* **Action item**:
The expected output is the full data, repeated exactly, without pictures.

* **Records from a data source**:
[Start of Attachment]
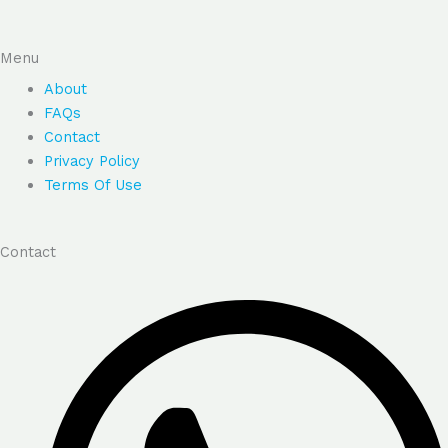
Menu
About
FAQs
Contact
Privacy Policy
Terms Of Use
Contact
[End of Attachment]
* **Answer to the problem**:
Menu
About
FAQs
Contact
Privacy Policy
Terms Of Use
Contact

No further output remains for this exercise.